**DATA RECORDS:**

────────────────────────────────────────

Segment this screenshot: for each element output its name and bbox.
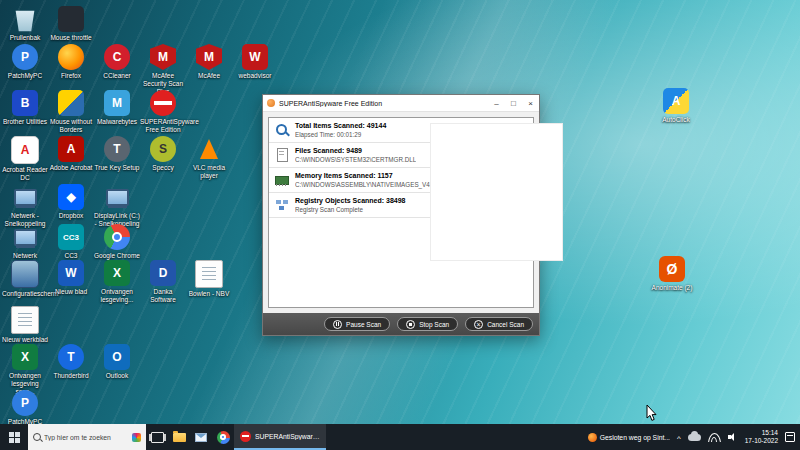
desktop-icon[interactable]: S Speccy xyxy=(140,136,186,172)
desktop-icon[interactable]: X Ontvangen lesgeving... xyxy=(94,260,140,304)
desktop-icon-label: AutoClick xyxy=(653,116,699,124)
desktop-icon[interactable]: Bowlen - NBV xyxy=(186,260,232,298)
desktop-icon[interactable]: Mouse throttle xyxy=(48,6,94,42)
desktop-icon[interactable]: X Ontvangen lesgeving sezo... xyxy=(2,344,48,395)
desktop-icon-glyph: S xyxy=(159,142,167,156)
desktop-icon-glyph: Ø xyxy=(667,261,678,277)
desktop-icon[interactable]: SUPERAntiSpyware Free Edition xyxy=(140,90,186,134)
taskbar-chrome-button[interactable] xyxy=(212,424,234,450)
desktop-icon[interactable]: M McAfee xyxy=(186,44,232,80)
desktop-icon-glyph: A xyxy=(21,143,30,157)
desktop-icon-label: VLC media player xyxy=(186,164,232,180)
search-icon xyxy=(33,433,41,441)
taskbar: Typ hier om te zoeken SUPERAntiSpyware F… xyxy=(0,424,800,450)
desktop-icon-label: Prullenbak xyxy=(2,34,48,42)
desktop-icon[interactable]: P PatchMyPC xyxy=(2,390,48,426)
desktop-icon[interactable]: Prullenbak xyxy=(2,6,48,42)
desktop-icon[interactable]: Configuratiescherm xyxy=(2,260,48,298)
desktop-icon-image xyxy=(104,184,130,210)
desktop-icon[interactable]: Ø Anonimate (2) xyxy=(649,256,695,292)
close-button[interactable]: × xyxy=(522,96,539,111)
desktop-icon-image: A xyxy=(58,136,84,162)
desktop-icon[interactable]: Mouse without Borders xyxy=(48,90,94,134)
mail-icon xyxy=(195,433,207,442)
desktop-icon[interactable]: ◆ Dropbox xyxy=(48,184,94,220)
blank-dialog xyxy=(430,123,563,261)
desktop-icon[interactable]: C CCleaner xyxy=(94,44,140,80)
search-placeholder: Typ hier om te zoeken xyxy=(44,434,111,441)
desktop-icon-image xyxy=(104,224,130,250)
desktop-icon[interactable]: O Outlook xyxy=(94,344,140,380)
desktop-icon-label: PatchMyPC xyxy=(2,72,48,80)
scan-stat-title: Files Scanned: 9489 xyxy=(295,147,416,156)
taskbar-superantispyware-button[interactable]: SUPERAntiSpyware Fre... xyxy=(234,424,326,450)
desktop-icon[interactable]: VLC media player xyxy=(186,136,232,180)
taskbar-clock[interactable]: 15:14 17-10-2022 xyxy=(745,429,778,446)
desktop-icon-glyph: M xyxy=(112,96,122,110)
stop-scan-button[interactable]: Stop Scan xyxy=(397,317,458,331)
desktop-icon[interactable]: A AutoClick xyxy=(653,88,699,124)
task-view-button[interactable] xyxy=(146,424,168,450)
desktop-icon[interactable]: B Brother Utilities xyxy=(2,90,48,126)
desktop-icon[interactable]: Firefox xyxy=(48,44,94,80)
desktop-icon-image: ◆ xyxy=(58,184,84,210)
desktop-icon-label: McAfee xyxy=(186,72,232,80)
desktop-icon[interactable]: T True Key Setup xyxy=(94,136,140,172)
desktop-icon-image xyxy=(11,306,39,334)
start-button[interactable] xyxy=(0,424,28,450)
desktop-icon[interactable]: M Malwarebytes xyxy=(94,90,140,126)
desktop-icon-label: Bowlen - NBV xyxy=(186,290,232,298)
desktop-icon[interactable]: A Acrobat Reader DC xyxy=(2,136,48,182)
desktop-icon[interactable]: D Danka Software xyxy=(140,260,186,304)
cancel-scan-button[interactable]: Cancel Scan xyxy=(465,317,533,331)
desktop-icon-image xyxy=(11,260,39,288)
maximize-button[interactable]: □ xyxy=(505,96,522,111)
desktop-icon-image: W xyxy=(242,44,268,70)
windows-logo-icon xyxy=(9,432,20,443)
desktop-icon[interactable]: T Thunderbird xyxy=(48,344,94,380)
desktop-icon-label: Malwarebytes xyxy=(94,118,140,126)
hidden-icons-chevron[interactable]: ^ xyxy=(677,434,681,443)
desktop-icon[interactable]: W webadvisor xyxy=(232,44,278,80)
stop-scan-label: Stop Scan xyxy=(419,321,449,328)
network-icon[interactable] xyxy=(708,433,721,442)
desktop-icon[interactable]: P PatchMyPC xyxy=(2,44,48,80)
desktop-icon-label: Nieuw werkblad xyxy=(2,336,48,344)
pause-scan-button[interactable]: Pause Scan xyxy=(324,317,390,331)
minimize-button[interactable]: – xyxy=(488,96,505,111)
taskbar-search[interactable]: Typ hier om te zoeken xyxy=(28,424,146,450)
search-highlight-icon[interactable] xyxy=(132,433,141,442)
desktop-icon[interactable]: Google Chrome xyxy=(94,224,140,260)
desktop-icon-image: Ø xyxy=(659,256,685,282)
scan-controls-bar: Pause Scan Stop Scan Cancel Scan xyxy=(263,313,539,335)
desktop-icon[interactable]: Netwerk xyxy=(2,224,48,260)
desktop-icon[interactable]: CC3 CC3 xyxy=(48,224,94,260)
desktop-icon-image xyxy=(195,260,223,288)
action-center-icon[interactable] xyxy=(785,432,795,442)
desktop-icon-label: Danka Software xyxy=(140,288,186,304)
window-titlebar[interactable]: SUPERAntiSpyware Free Edition – □ × xyxy=(263,95,539,112)
taskbar-explorer-button[interactable] xyxy=(168,424,190,450)
desktop-icon-glyph: W xyxy=(65,266,76,280)
desktop-icon[interactable]: Nieuw werkblad xyxy=(2,306,48,344)
memory-chip-icon xyxy=(275,173,289,187)
taskbar-mail-button[interactable] xyxy=(190,424,212,450)
news-widget[interactable]: Gesloten weg op Sint... xyxy=(588,433,670,442)
desktop-icon[interactable]: DisplayLink (C:) - Snelkoppeling xyxy=(94,184,140,228)
registry-icon xyxy=(275,198,289,212)
desktop-icon-glyph: B xyxy=(21,96,30,110)
desktop-icon-label: Outlook xyxy=(94,372,140,380)
desktop-icon-label: Nieuw blad xyxy=(48,288,94,296)
desktop-icon[interactable]: A Adobe Acrobat xyxy=(48,136,94,172)
desktop-icon[interactable]: M McAfee Security Scan Plus xyxy=(140,44,186,95)
pause-icon xyxy=(333,320,342,329)
desktop-icon-image: P xyxy=(12,390,38,416)
onedrive-icon[interactable] xyxy=(688,434,701,441)
desktop-icon-glyph: W xyxy=(249,50,260,64)
desktop-icon-image xyxy=(58,6,84,32)
desktop-icon[interactable]: Netwerk - Snelkoppeling xyxy=(2,184,48,228)
desktop-icon-image: M xyxy=(150,44,176,70)
volume-icon[interactable] xyxy=(728,432,738,442)
desktop-icon[interactable]: W Nieuw blad xyxy=(48,260,94,296)
desktop-icon-image: CC3 xyxy=(58,224,84,250)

────────────────────────────────────────

**WHAT IS REQUIRED:** Return all the records above exactly, pictures omitted.

**OUTPUT FOR THIS EXERCISE:**
Segment this screenshot: for each element output its name and bbox.
desktop-icon[interactable]: S Speccy xyxy=(140,136,186,172)
desktop-icon[interactable]: X Ontvangen lesgeving... xyxy=(94,260,140,304)
desktop-icon-label: AutoClick xyxy=(653,116,699,124)
desktop-icon[interactable]: Bowlen - NBV xyxy=(186,260,232,298)
desktop-icon[interactable]: Mouse throttle xyxy=(48,6,94,42)
desktop-icon[interactable]: X Ontvangen lesgeving sezo... xyxy=(2,344,48,395)
desktop-icon-glyph: S xyxy=(159,142,167,156)
desktop-icon-glyph: Ø xyxy=(667,261,678,277)
desktop-icon[interactable]: SUPERAntiSpyware Free Edition xyxy=(140,90,186,134)
taskbar-chrome-button[interactable] xyxy=(212,424,234,450)
desktop-icon[interactable]: M McAfee xyxy=(186,44,232,80)
desktop-icon-glyph: A xyxy=(21,143,30,157)
desktop-icon-label: VLC media player xyxy=(186,164,232,180)
search-icon xyxy=(33,433,41,441)
taskbar: Typ hier om te zoeken SUPERAntiSpyware F… xyxy=(0,424,800,450)
desktop-icon-label: Prullenbak xyxy=(2,34,48,42)
desktop-icon[interactable]: P PatchMyPC xyxy=(2,390,48,426)
desktop-icon[interactable]: Prullenbak xyxy=(2,6,48,42)
desktop-icon[interactable]: Configuratiescherm xyxy=(2,260,48,298)
desktop-icon-image xyxy=(104,184,130,210)
desktop-icon[interactable]: Ø Anonimate (2) xyxy=(649,256,695,292)
close-button[interactable]: × xyxy=(522,96,539,111)
desktop-icon-image: A xyxy=(58,136,84,162)
desktop-icon[interactable]: Mouse without Borders xyxy=(48,90,94,134)
mail-icon xyxy=(195,433,207,442)
desktop-icon[interactable]: ◆ Dropbox xyxy=(48,184,94,220)
blank-dialog xyxy=(430,123,563,261)
desktop-icon[interactable]: C CCleaner xyxy=(94,44,140,80)
search-placeholder: Typ hier om te zoeken xyxy=(44,434,111,441)
desktop-icon-image xyxy=(104,224,130,250)
desktop-icon[interactable]: O Outlook xyxy=(94,344,140,380)
desktop-icon-label: PatchMyPC xyxy=(2,72,48,80)
scan-stat-title: Files Scanned: 9489 xyxy=(295,147,416,156)
taskbar-superantispyware-button[interactable]: SUPERAntiSpyware Fre... xyxy=(234,424,326,450)
desktop-icon[interactable]: VLC media player xyxy=(186,136,232,180)
taskbar-clock[interactable]: 15:14 17-10-2022 xyxy=(745,429,778,446)
desktop-icon-glyph: M xyxy=(112,96,122,110)
stop-scan-button[interactable]: Stop Scan xyxy=(397,317,458,331)
desktop-icon[interactable]: A AutoClick xyxy=(653,88,699,124)
task-view-button[interactable] xyxy=(146,424,168,450)
desktop-icon[interactable]: B Brother Utilities xyxy=(2,90,48,126)
desktop-icon[interactable]: Firefox xyxy=(48,44,94,80)
desktop-icon-image: ◆ xyxy=(58,184,84,210)
desktop-icon-label: McAfee xyxy=(186,72,232,80)
desktop-icon[interactable]: T True Key Setup xyxy=(94,136,140,172)
desktop-icon-image xyxy=(11,306,39,334)
start-button[interactable] xyxy=(0,424,28,450)
desktop-icon[interactable]: M Malwarebytes xyxy=(94,90,140,126)
desktop-icon-label: Bowlen - NBV xyxy=(186,290,232,298)
desktop-icon[interactable]: A Acrobat Reader DC xyxy=(2,136,48,182)
desktop-icon[interactable]: D Danka Software xyxy=(140,260,186,304)
cancel-scan-button[interactable]: Cancel Scan xyxy=(465,317,533,331)
desktop-icon-image xyxy=(11,260,39,288)
maximize-button[interactable]: □ xyxy=(505,96,522,111)
desktop-icon-image: W xyxy=(242,44,268,70)
windows-logo-icon xyxy=(9,432,20,443)
desktop-icon[interactable]: T Thunderbird xyxy=(48,344,94,380)
desktop-icon-label: Malwarebytes xyxy=(94,118,140,126)
hidden-icons-chevron[interactable]: ^ xyxy=(677,434,681,443)
desktop-icon[interactable]: W webadvisor xyxy=(232,44,278,80)
stop-scan-label: Stop Scan xyxy=(419,321,449,328)
network-icon[interactable] xyxy=(708,433,721,442)
desktop-icon[interactable]: P PatchMyPC xyxy=(2,44,48,80)
desktop-icon-label: Nieuw werkblad xyxy=(2,336,48,344)
pause-scan-button[interactable]: Pause Scan xyxy=(324,317,390,331)
minimize-button[interactable]: – xyxy=(488,96,505,111)
taskbar-search[interactable]: Typ hier om te zoeken xyxy=(28,424,146,450)
search-highlight-icon[interactable] xyxy=(132,433,141,442)
desktop-icon[interactable]: Google Chrome xyxy=(94,224,140,260)
desktop-icon-image: Ø xyxy=(659,256,685,282)
scan-controls-bar: Pause Scan Stop Scan Cancel Scan xyxy=(263,313,539,335)
desktop-icon[interactable]: Netwerk xyxy=(2,224,48,260)
desktop-icon[interactable]: CC3 CC3 xyxy=(48,224,94,260)
desktop-icon-image xyxy=(195,260,223,288)
action-center-icon[interactable] xyxy=(785,432,795,442)
desktop-icon-label: Danka Software xyxy=(140,288,186,304)
window-titlebar[interactable]: SUPERAntiSpyware Free Edition – □ × xyxy=(263,95,539,112)
taskbar-explorer-button[interactable] xyxy=(168,424,190,450)
desktop-icon-glyph: W xyxy=(65,266,76,280)
desktop-icon[interactable]: Nieuw werkblad xyxy=(2,306,48,344)
memory-chip-icon xyxy=(275,173,289,187)
taskbar-mail-button[interactable] xyxy=(190,424,212,450)
news-widget[interactable]: Gesloten weg op Sint... xyxy=(588,433,670,442)
desktop-icon[interactable]: DisplayLink (C:) - Snelkoppeling xyxy=(94,184,140,228)
registry-icon xyxy=(275,198,289,212)
desktop-icon-glyph: B xyxy=(21,96,30,110)
desktop-icon-label: Outlook xyxy=(94,372,140,380)
desktop-icon-label: Nieuw blad xyxy=(48,288,94,296)
desktop-icon[interactable]: A Adobe Acrobat xyxy=(48,136,94,172)
desktop-icon[interactable]: M McAfee Security Scan Plus xyxy=(140,44,186,95)
pause-icon xyxy=(333,320,342,329)
desktop-icon-image: P xyxy=(12,390,38,416)
onedrive-icon[interactable] xyxy=(688,434,701,441)
desktop-icon-glyph: W xyxy=(249,50,260,64)
desktop-icon-image xyxy=(58,6,84,32)
desktop-icon[interactable]: Netwerk - Snelkoppeling xyxy=(2,184,48,228)
desktop-icon-image: M xyxy=(150,44,176,70)
volume-icon[interactable] xyxy=(728,432,738,442)
desktop-icon[interactable]: W Nieuw blad xyxy=(48,260,94,296)
desktop-icon-image: CC3 xyxy=(58,224,84,250)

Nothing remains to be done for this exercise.